It only loops if you modify the string in certain ways partway through the loop. Is that a significant problem? As soon as you stop your indefinite loop of race-condition writes, this loop is guaranteed to finish.
Well it's trading "bad code can populate the program's string intern table with invalid string objects" for "bad code can instantly deadlock the program", which is not much of an upgrade. And wouldn't you need to do this in every function that uses more than 2 or more related mutable objects 1 time each, or uses 1 mutable object more than 1 time? Do you know of any systems that work like this?
This is basically a very poor man's version of software transactional memory. Noticing this is one step on the road to realizing that shared memory concurrency needs cooperative synchronization (and locks are just one way to achieve that), and most important of all, you should strictly limit the number of functions that need to synchronize at all, by strictly limiting the number of shared data objects.

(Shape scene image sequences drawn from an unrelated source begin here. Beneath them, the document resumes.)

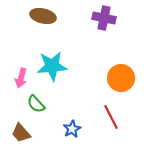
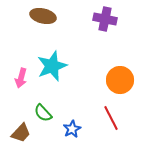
purple cross: moved 1 px right, 1 px down
cyan star: rotated 16 degrees counterclockwise
orange circle: moved 1 px left, 2 px down
green semicircle: moved 7 px right, 9 px down
red line: moved 1 px down
brown trapezoid: rotated 95 degrees counterclockwise
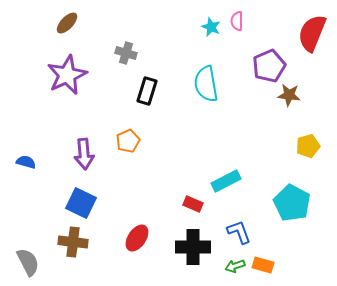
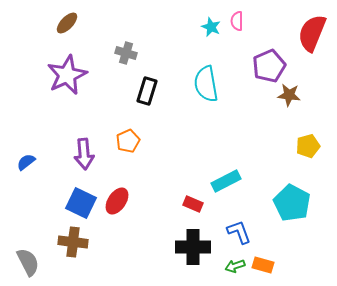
blue semicircle: rotated 54 degrees counterclockwise
red ellipse: moved 20 px left, 37 px up
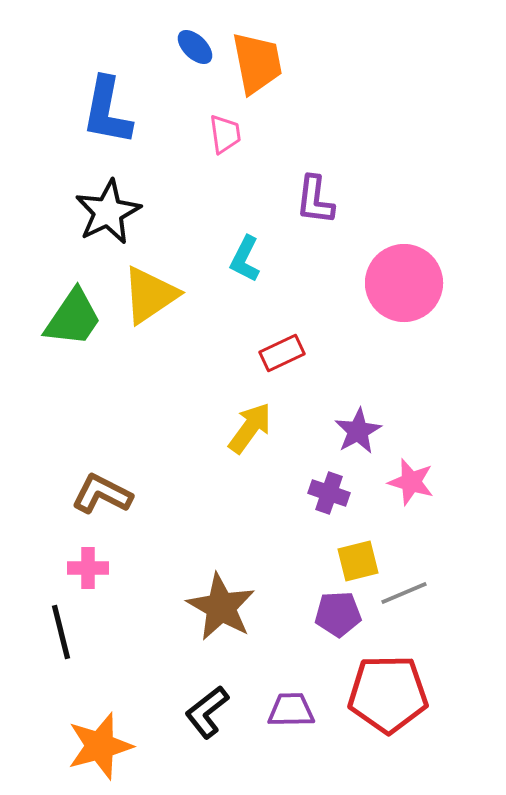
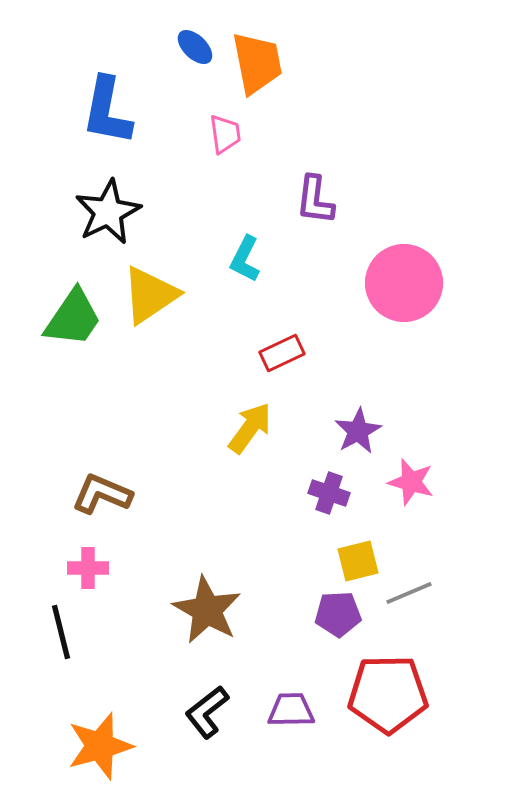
brown L-shape: rotated 4 degrees counterclockwise
gray line: moved 5 px right
brown star: moved 14 px left, 3 px down
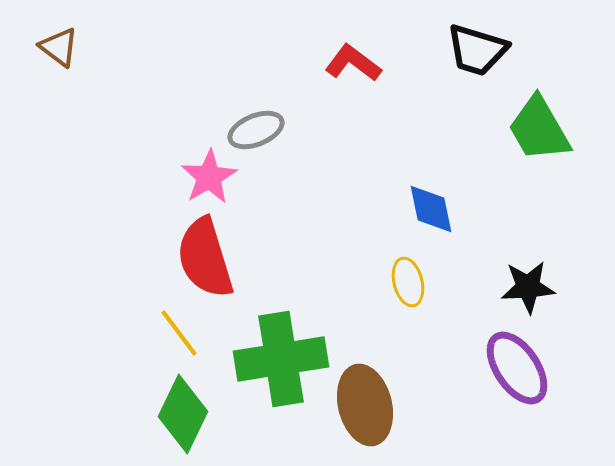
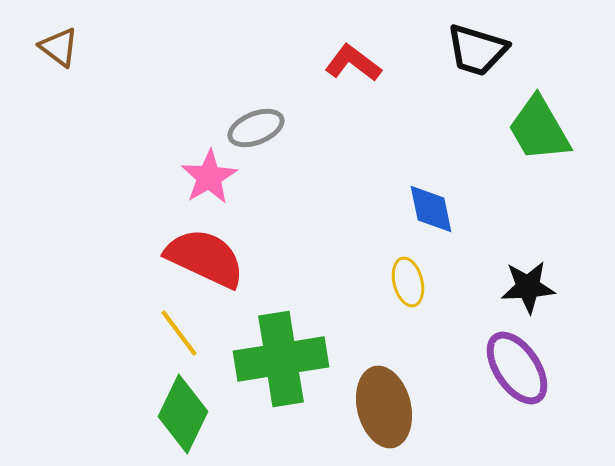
gray ellipse: moved 2 px up
red semicircle: rotated 132 degrees clockwise
brown ellipse: moved 19 px right, 2 px down
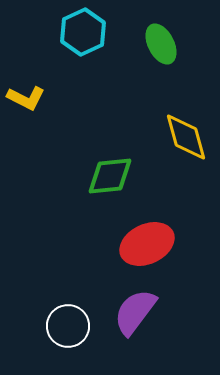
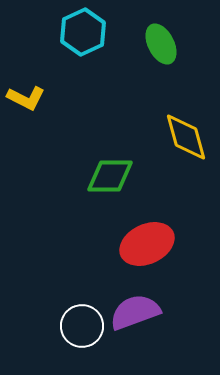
green diamond: rotated 6 degrees clockwise
purple semicircle: rotated 33 degrees clockwise
white circle: moved 14 px right
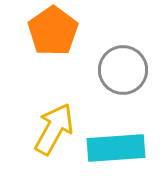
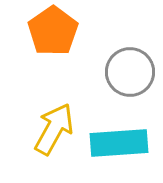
gray circle: moved 7 px right, 2 px down
cyan rectangle: moved 3 px right, 5 px up
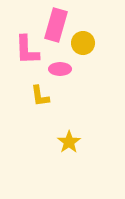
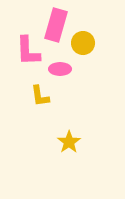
pink L-shape: moved 1 px right, 1 px down
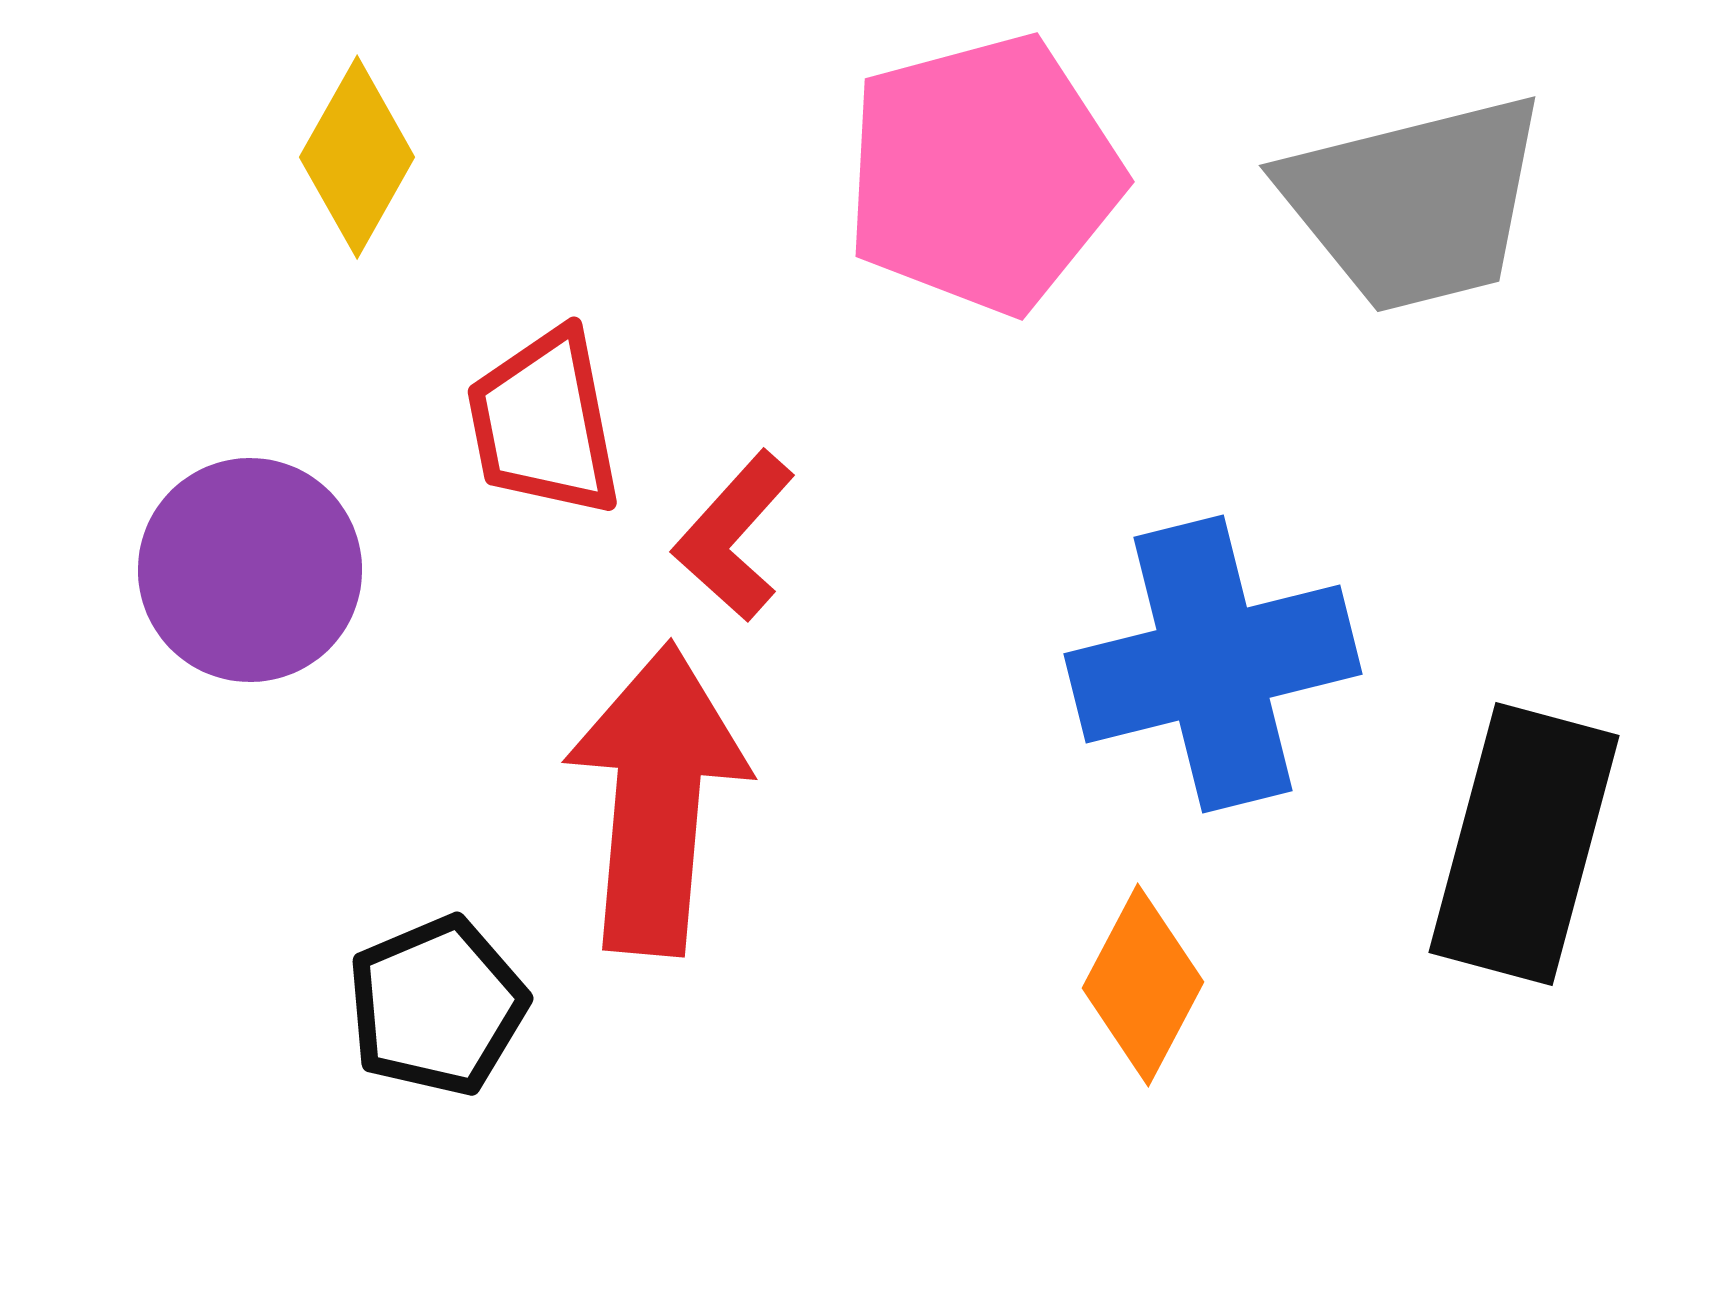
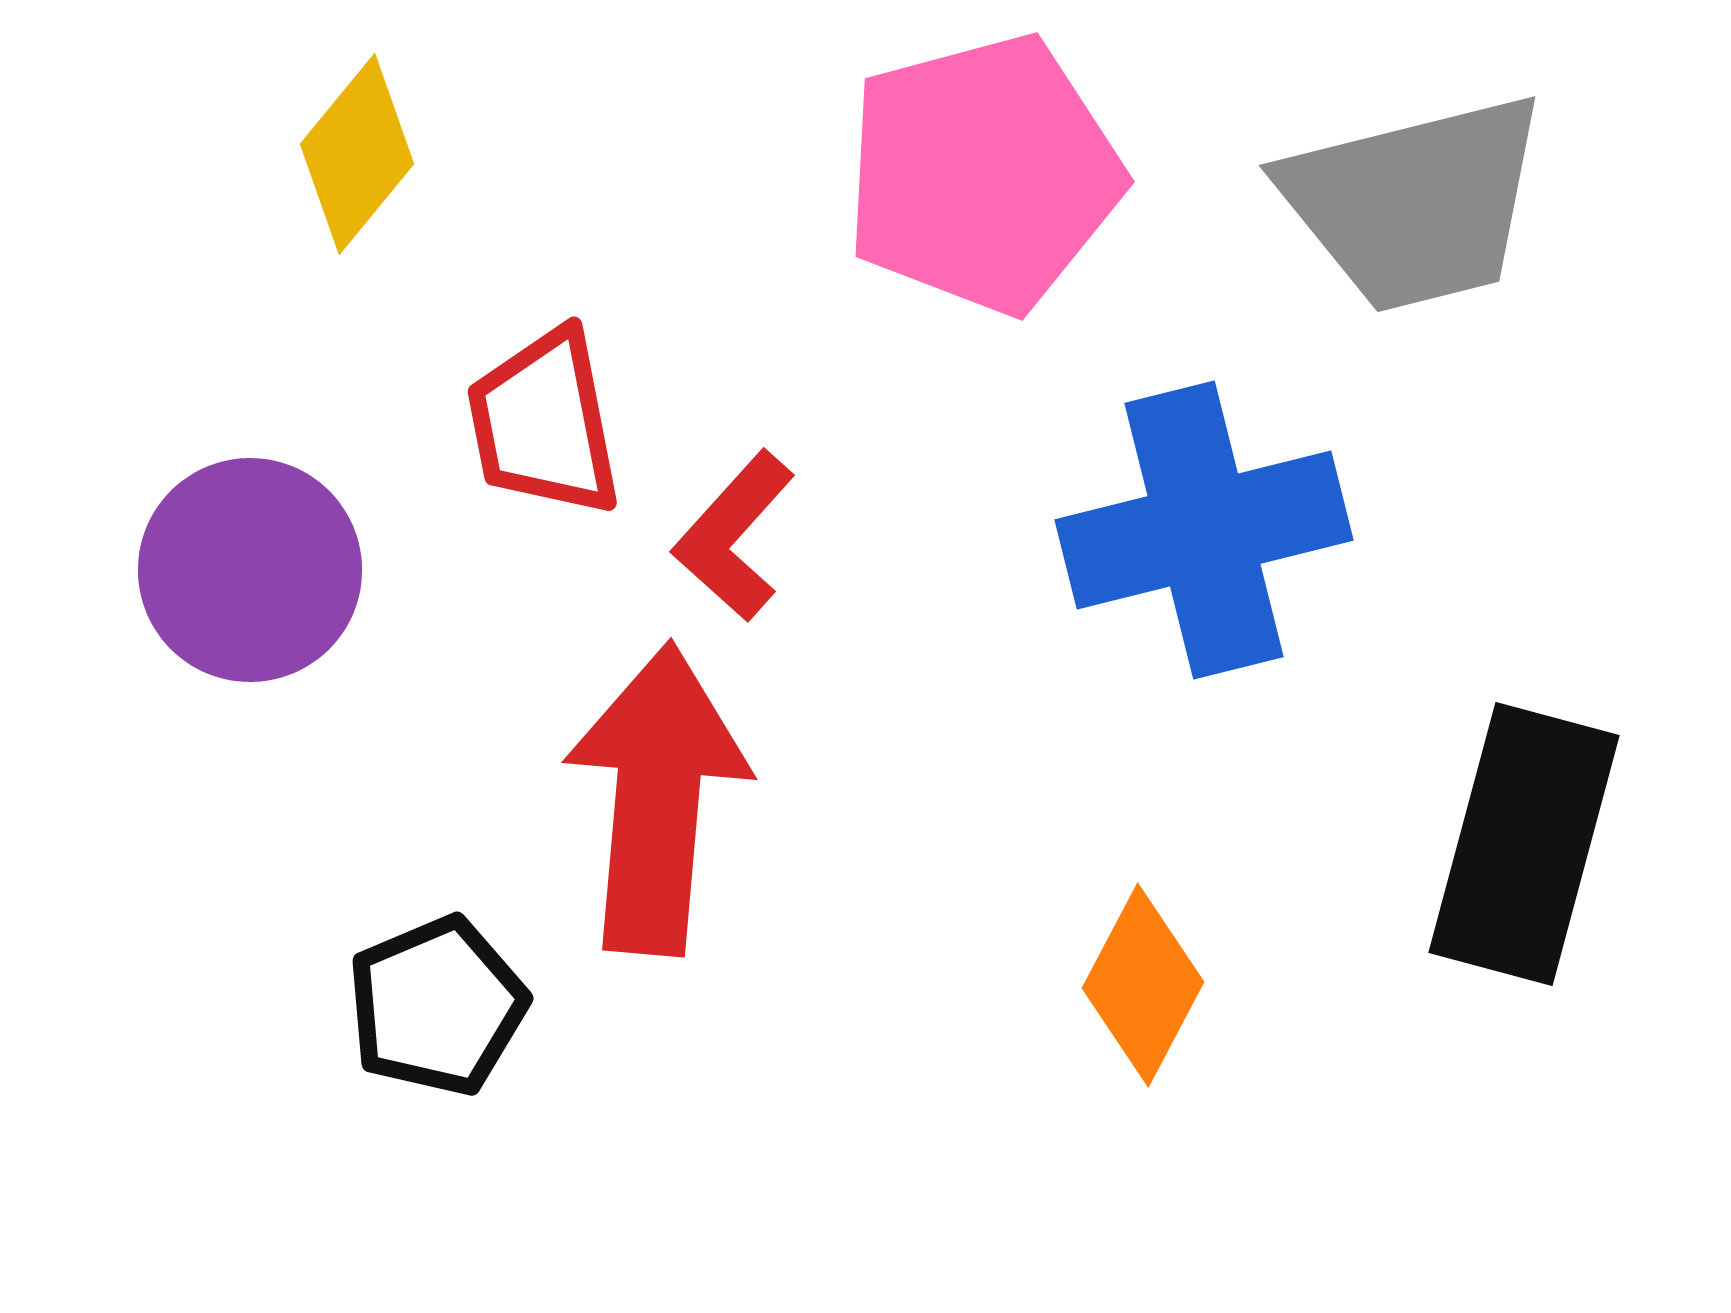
yellow diamond: moved 3 px up; rotated 10 degrees clockwise
blue cross: moved 9 px left, 134 px up
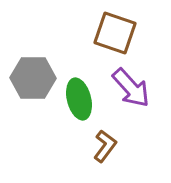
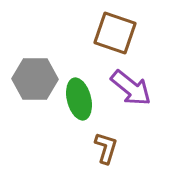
gray hexagon: moved 2 px right, 1 px down
purple arrow: rotated 9 degrees counterclockwise
brown L-shape: moved 1 px right, 2 px down; rotated 20 degrees counterclockwise
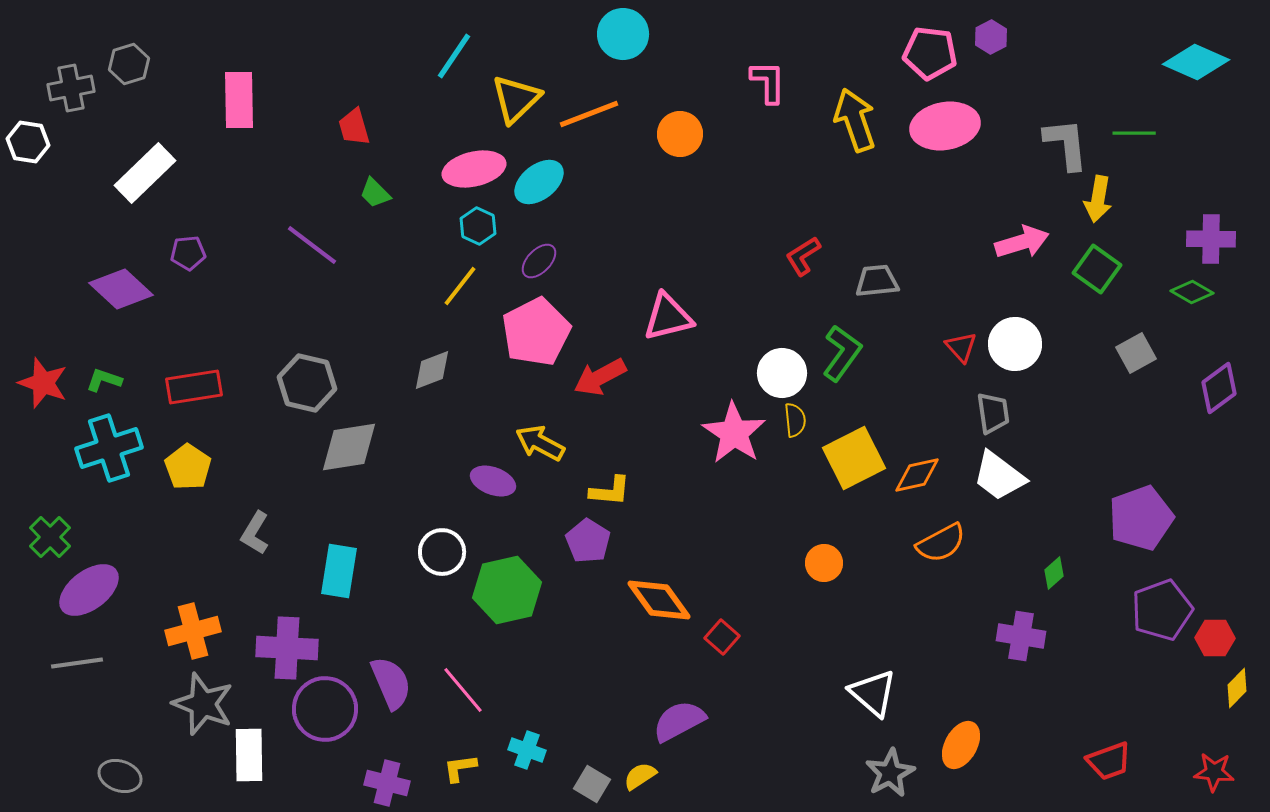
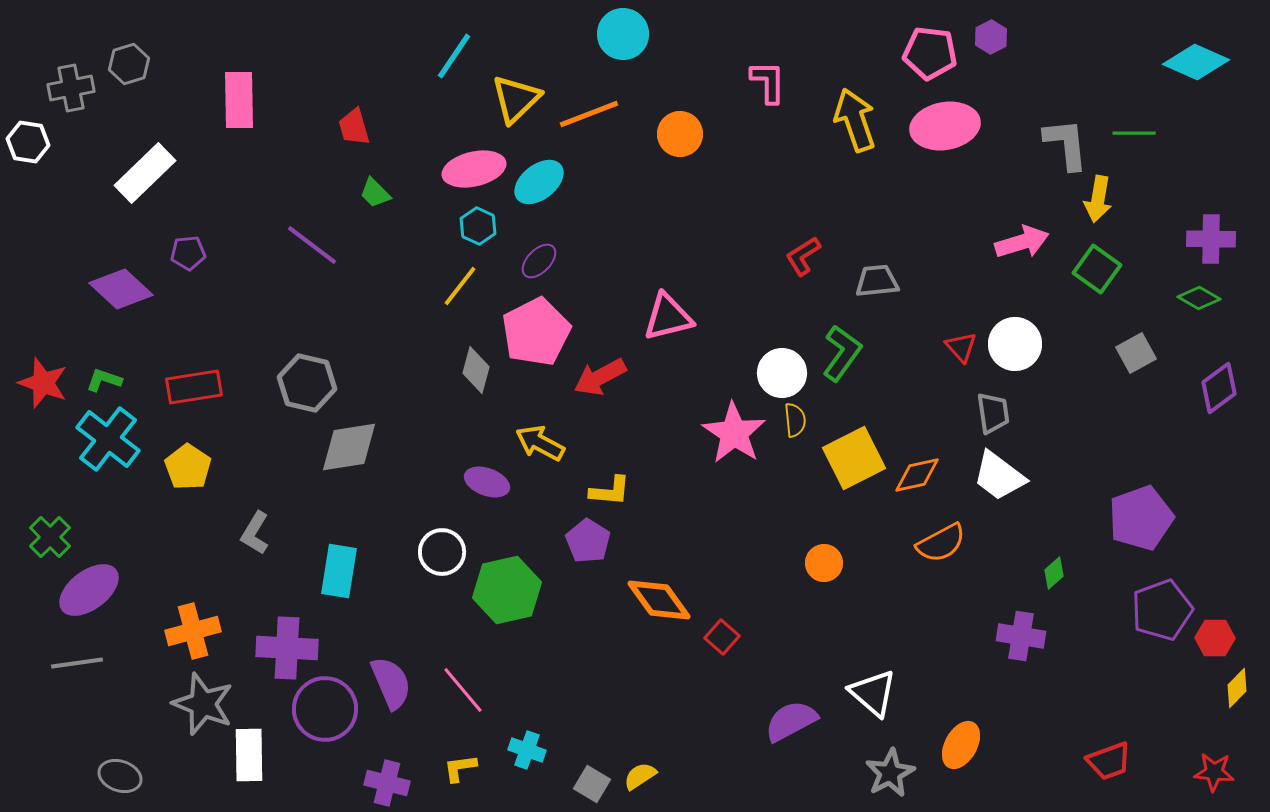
green diamond at (1192, 292): moved 7 px right, 6 px down
gray diamond at (432, 370): moved 44 px right; rotated 54 degrees counterclockwise
cyan cross at (109, 448): moved 1 px left, 9 px up; rotated 34 degrees counterclockwise
purple ellipse at (493, 481): moved 6 px left, 1 px down
purple semicircle at (679, 721): moved 112 px right
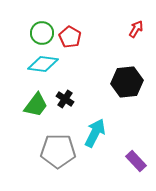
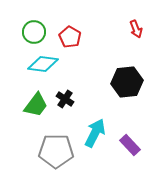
red arrow: rotated 126 degrees clockwise
green circle: moved 8 px left, 1 px up
gray pentagon: moved 2 px left
purple rectangle: moved 6 px left, 16 px up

I think the article OP and many in the comments here have taken the wrong lessons from this. I think the real lessons are:
1. In a program containing data races, one cannot assume objects obey their stated invariants.
2. Therefore, security/correctness in a shared memory concurrent system cannot be achieved if there is untrusted/unverified code (i.e., code that may introduce data races).
3. Regardless, it may pay dividends to try harder to learn from 1 and do better at validating input, especially in silently pervasively used shared state (e.g., the string intern table). Unfortunately, I think this will always be best effort.
I get it, you find the infinite loop to be distateful. Here's an alternative: Remove the loop wrapper. Add `throw new ConcurrentModificationException();` at the end. Don't modify the two helper functions. This way, the constructor only gets one chance to try doing the encoding. Change the Javadoc to say that if the array contents are modified while the constructor is executing, the function may (but is not guaranteed to) throw ConcurrentModificationException.
> it's trading "bad code can populate the program's string intern table with invalid string objects" for "bad code can instantly deadlock the program", which is not much of an upgrade.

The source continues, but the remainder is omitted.